On Saturday at SXSW, Snoop Dogg sat on a panel alongside Extravagant Records founder Weldon Angelos, Koch Industries’ Mark Holden, and Charles Koch Institute’s senior research fellow Vikrant Reddy to talk criminal justice reform. At one point, Holden—the panel’s well-meaning fogey—expressed his belief that politicians will come on the right side of history when reform bills are reintroduced. Even the capricious President Donald Trump will come to his senses.

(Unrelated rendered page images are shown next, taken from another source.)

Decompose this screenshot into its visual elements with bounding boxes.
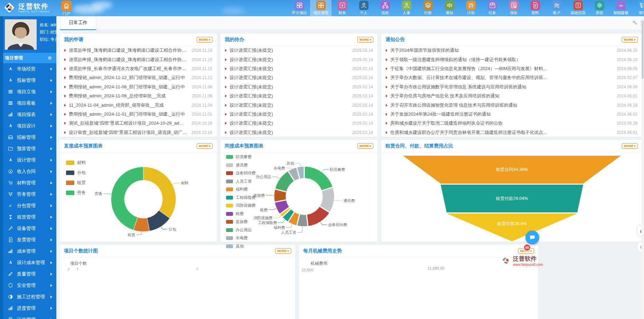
- funnel-stage-2[interactable]: [447, 213, 577, 241]
- nav-item-hr[interactable]: 人事: [396, 0, 417, 16]
- sidebar-item-cost-management[interactable]: 成本管理: [0, 245, 56, 257]
- sidebar-item-subcontract-management[interactable]: x²分包管理: [0, 200, 56, 211]
- sidebar-item-project-initiation[interactable]: 项目立项: [0, 86, 56, 97]
- chat-badge[interactable]: 45: [523, 244, 531, 251]
- list-item[interactable]: 房和城乡建设厅关于取消二级建造师临时执业证书的公告2023.08.29: [381, 119, 642, 128]
- legend-item[interactable]: 劳务: [66, 190, 86, 196]
- watermark[interactable]: 泛普软件 www.fanpusoft.com: [501, 255, 543, 267]
- list-item[interactable]: 进度款申报_珠海鹤港口建设_珠海鹤港口建设工程合作协议书_admin_...20…: [60, 55, 217, 64]
- list-item[interactable]: 进度款申报_长春市伊通河水力发电厂改建工程_长春市伊通河水力发电...2024.…: [60, 64, 217, 73]
- pie-slice-0[interactable]: [304, 166, 333, 191]
- nav-item-report[interactable]: 报告: [503, 0, 524, 16]
- sidebar-item-certificate-management[interactable]: 证件管理: [0, 314, 56, 319]
- nav-item-personal[interactable]: 个人: [353, 0, 374, 16]
- nav-item-client-projects[interactable]: 甲方项目: [289, 0, 310, 16]
- tab-daily-work[interactable]: 日常工作: [60, 16, 96, 30]
- list-item[interactable]: 关于领取一级注册建造师增项贴的通知（须持一建证书前来领取）2024.06.10: [381, 55, 642, 64]
- legend-item[interactable]: 工程保险费: [226, 195, 256, 200]
- more-button[interactable]: MORE: [622, 37, 638, 42]
- more-button[interactable]: MORE: [197, 143, 213, 149]
- sidebar-item-progress-management[interactable]: 进度管理: [0, 302, 56, 314]
- list-item[interactable]: 关于举办市政公用设施数字化管理信息 系统建设与应用培训班的通知2024.06.0…: [381, 83, 642, 91]
- sidebar-item-invoice-management[interactable]: 发票管理: [0, 234, 56, 245]
- list-item[interactable]: 住房和城乡建设部办公厅关于同意吉林省开展二级建造师注册证书电子化试点...202…: [381, 128, 642, 137]
- gear-icon[interactable]: [47, 56, 52, 60]
- legend-item[interactable]: 分包: [66, 170, 86, 176]
- list-item[interactable]: 设计审查_彭祖新城“四馆”景观工程设计项目_请选择_胡广生_2024-10-2.…: [60, 128, 217, 137]
- legend-item[interactable]: 福利费: [226, 187, 256, 192]
- sidebar-item-market-operation[interactable]: A市场经营: [0, 63, 56, 75]
- list-item[interactable]: 关于2024年国庆节放假安排的通知2024.06.15: [381, 46, 642, 55]
- nav-item-finance[interactable]: ¥财务: [332, 0, 353, 16]
- nav-item-plan[interactable]: 计划: [460, 0, 482, 16]
- list-item[interactable]: 设计进度汇报(未提交)2025.02.14: [221, 100, 377, 109]
- nav-item-smart-modeling[interactable]: </>智能建模: [610, 0, 632, 16]
- list-item[interactable]: 关于召开市政公用设施智慧化管理 信息技术与应用培训班的通知2024.06.19: [381, 100, 642, 109]
- legend-item[interactable]: 差旅费: [226, 219, 256, 224]
- list-item[interactable]: 于征集《中国建筑施工行业信息化发展报告（2024）—BIM应用与发展》材料...…: [381, 64, 642, 73]
- sidebar-item-construction-process[interactable]: 施工过程管理: [0, 291, 56, 302]
- legend-item[interactable]: 消防设施费: [226, 203, 256, 208]
- nav-item-portal[interactable]: 门户: [58, 1, 75, 16]
- list-item[interactable]: 设计进度汇报(未提交)2025.02.14: [221, 110, 377, 119]
- sidebar-section-project-management[interactable]: 项目管理: [0, 53, 56, 63]
- sidebar-item-budget-management[interactable]: 预算管理: [0, 143, 56, 154]
- sidebar-item-design-cost-management[interactable]: A设计成本管理: [0, 257, 56, 268]
- nav-item-customer[interactable]: 客户: [546, 0, 567, 16]
- nav-item-document[interactable]: 资料: [524, 0, 546, 16]
- sidebar-item-labor-management[interactable]: 劳务管理: [0, 188, 56, 200]
- list-item[interactable]: 设计进度汇报(未提交)2025.02.14: [221, 46, 377, 55]
- list-item[interactable]: 关于举办大数据、云计算技术在城市建设、规划、管理与服务中的应用培训班...202…: [381, 73, 642, 82]
- more-button[interactable]: MORE: [197, 37, 213, 42]
- list-item[interactable]: 关于发放2024年第24批一级建造师注册证书的通知2024.06.01: [381, 110, 642, 119]
- more-button[interactable]: MORE: [622, 143, 638, 149]
- key-icon[interactable]: [632, 20, 638, 26]
- list-item[interactable]: 费用报销_admin_2024-11-06_总经理审批__完成2024.11.0…: [60, 91, 217, 100]
- nav-item-project-management[interactable]: 项目管理: [310, 0, 332, 16]
- legend-item[interactable]: 其他: [226, 244, 256, 249]
- sidebar-item-income-contract[interactable]: $收入合同: [0, 166, 56, 177]
- legend-item[interactable]: 办公用品: [226, 228, 256, 233]
- list-item[interactable]: 测试_彭祖新城“四馆”景观工程设计项目_2024-10-29_admin_结束_…: [60, 119, 217, 128]
- legend-item[interactable]: 通讯费: [226, 163, 256, 168]
- list-item[interactable]: 费用报销_admin_2024-11-06_部门经理审批_胡建,_运行中2024…: [60, 83, 217, 91]
- legend-item[interactable]: 水电费: [226, 235, 256, 241]
- nav-item-base-info[interactable]: ¥基础信息: [567, 0, 589, 16]
- sidebar-item-design-management[interactable]: A设计管理: [0, 154, 56, 166]
- legend-item[interactable]: 职员餐费: [226, 154, 256, 160]
- list-item[interactable]: 11_2024-11-04_admin_经营部_领导审批__完成2024.11.…: [60, 100, 217, 109]
- nav-item-administration[interactable]: 行政: [417, 0, 439, 16]
- pie-slice-0[interactable]: [143, 167, 176, 218]
- list-item[interactable]: 费用报销_admin_2024-11-01_部门经理审批_胡建,_运行中2024…: [60, 110, 217, 119]
- list-item[interactable]: 设计进度汇报(未提交)2025.02.14: [221, 91, 377, 100]
- list-item[interactable]: 进度款申报_珠海鹤港口建设_珠海鹤港口建设工程合作协议书_admin_...20…: [60, 46, 217, 55]
- list-item[interactable]: 关于举办住房与房地产信息化 技术及应用培训班的通知2024.06.01: [381, 91, 642, 100]
- list-item[interactable]: 设计进度汇报(未提交)2025.02.14: [221, 55, 377, 64]
- sidebar-item-quality-management[interactable]: 质量管理: [0, 268, 56, 280]
- nav-item-notice[interactable]: 通知: [439, 0, 460, 16]
- more-button[interactable]: MORE: [275, 248, 291, 254]
- list-item[interactable]: 设计进度汇报(未提交)2025.02.14: [221, 128, 377, 137]
- scrollbar-thumb[interactable]: [642, 20, 644, 79]
- list-item[interactable]: 设计进度汇报(未提交)2025.02.14: [221, 73, 377, 82]
- sidebar-item-safety-management[interactable]: 安全管理: [0, 280, 56, 291]
- sidebar-item-material-management[interactable]: 材料管理: [0, 177, 56, 188]
- list-item[interactable]: 费用报销_admin_2024-11-12_部门经理审批_胡建,_运行中2024…: [60, 73, 217, 82]
- nav-item-workflow[interactable]: 流程: [374, 0, 396, 16]
- more-button[interactable]: MORE: [357, 37, 373, 42]
- nav-item-management[interactable]: 管理: [632, 0, 644, 16]
- more-button[interactable]: MORE: [357, 143, 373, 149]
- sidebar-item-lease-management[interactable]: 租赁管理: [0, 211, 56, 223]
- sidebar-item-project-report[interactable]: 项目报表: [0, 109, 56, 120]
- nav-item-task[interactable]: 任务: [482, 0, 503, 16]
- nav-item-system[interactable]: 系统: [589, 0, 610, 16]
- sidebar-item-equipment-management[interactable]: 设备管理: [0, 223, 56, 234]
- list-item[interactable]: 设计进度汇报(未提交)2025.02.14: [221, 64, 377, 73]
- legend-item[interactable]: 租赁: [66, 180, 86, 186]
- legend-item[interactable]: 人员工资: [226, 179, 256, 184]
- legend-item[interactable]: 业务招待费: [226, 171, 256, 176]
- chat-fab-button[interactable]: [525, 231, 539, 244]
- sidebar-item-project-board[interactable]: 项目看板: [0, 97, 56, 109]
- sidebar-item-project-design[interactable]: A项目设计: [0, 120, 56, 132]
- list-item[interactable]: 设计进度汇报(未提交)2025.02.14: [221, 83, 377, 91]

“If he wants to help people—and he talked about helping people, African-Americans and Latinos—this is something to reach out to them and show that he really does care,” Holden said. “Once he understands what are in these bills, there’s no way that anybody who’s reasonable would oppose them.” Snoop wasn’t buying it, though: “You just said nobody reasonable.”

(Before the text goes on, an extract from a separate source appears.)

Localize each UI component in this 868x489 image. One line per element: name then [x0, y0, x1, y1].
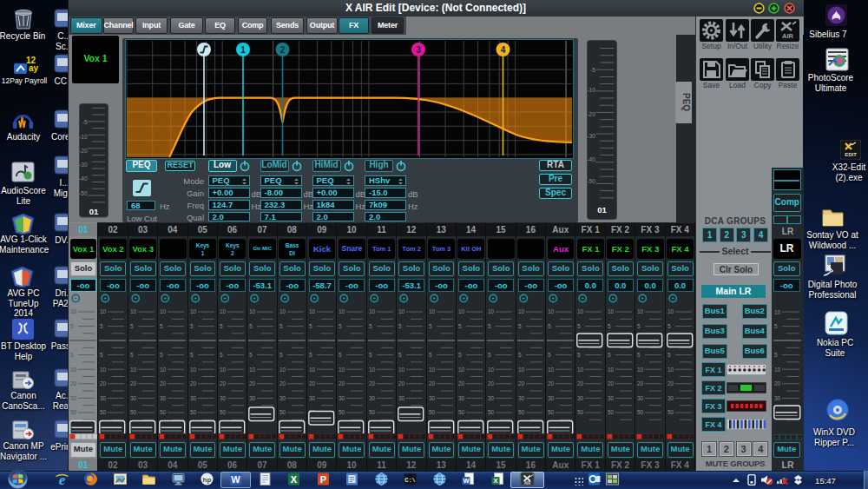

The conversation, which lasted a little under an hour, came days after Snoop sparked a right-wing controversy for showing a clown that looked like Donald Trump being killed in the video for his remix of BADBADNOTGOOD‘s “Lavender.” In the aftermath, Trump slandered him on Twitter, as did Mike Huckabee. Sen. Marco Rubio whined about it to TMZ, and Bow Wow made it to the New York Times. Snoop responded by claiming on Instagram that he had “nothing to say” to Donald Trump.
That was also true during the panel discussion. Trump became a periphery villain as Snoop—the only panelist whose name preceded him—made it clear that criminal justice reform is a personal issue. When the conversation turned to the poor treatment of mental health in prison, Snoop spoke about his younger brother who went to prison when he was 17. To combat “a couple of mental issues,” he was given Thorazine, an anti-psychotic medication with neurological side effects.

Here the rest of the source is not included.